____ Dataset extract
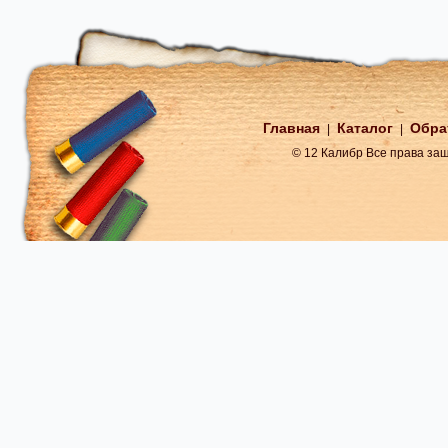
Главная
Каталог
Обра
|
|
© 12 Калибр Все права з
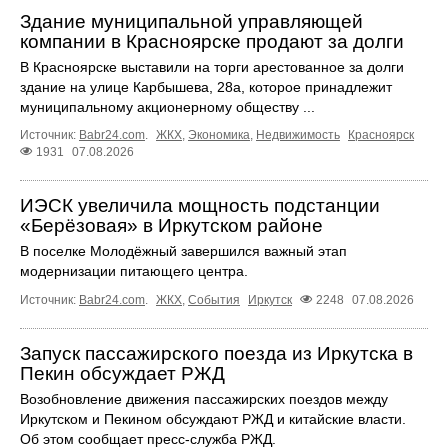
Здание муниципальной управляющей
компании в Красноярске продают за долги
В Красноярске выставили на торги арестованное за долги
здание на улице Карбышева, 28а, которое принадлежит
муниципальному акционерному обществу ...
Источник:
Babr24.com
.
ЖКХ
,
Экономика
,
Недвижимость
Красноярск
1931
07.08.2026
ИЭСК увеличила мощность подстанции
«Берёзовая» в Иркутском районе
В поселке Молодёжный завершился важный этап
модернизации питающего центра.
Источник:
Babr24.com
.
ЖКХ
,
События
Иркутск
2248
07.08.2026
Запуск пассажирского поезда из Иркутска в
Пекин обсуждает РЖД
Возобновление движения пассажирских поездов между
Иркутском и Пекином обсуждают РЖД и китайские власти.
Об этом сообщает пресс‑служба РЖД.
________
> Task details
Set every entry down again exactly as written, and omit the images.

> Answer to this task
Главная
Каталог
Обра
|
|
© 12 Калибр Все права з
Здание муниципальной управляющей
компании в Красноярске продают за долги
В Красноярске выставили на торги арестованное за долги
здание на улице Карбышева, 28а, которое принадлежит
муниципальному акционерному обществу ...
Источник:
Babr24.com
.
ЖКХ
,
Экономика
,
Недвижимость
Красноярск
1931
07.08.2026
ИЭСК увеличила мощность подстанции
«Берёзовая» в Иркутском районе
В поселке Молодёжный завершился важный этап
модернизации питающего центра.
Источник:
Babr24.com
.
ЖКХ
,
События
Иркутск
2248
07.08.2026
Запуск пассажирского поезда из Иркутска в
Пекин обсуждает РЖД
Возобновление движения пассажирских поездов между
Иркутском и Пекином обсуждают РЖД и китайские власти.
Об этом сообщает пресс‑служба РЖД.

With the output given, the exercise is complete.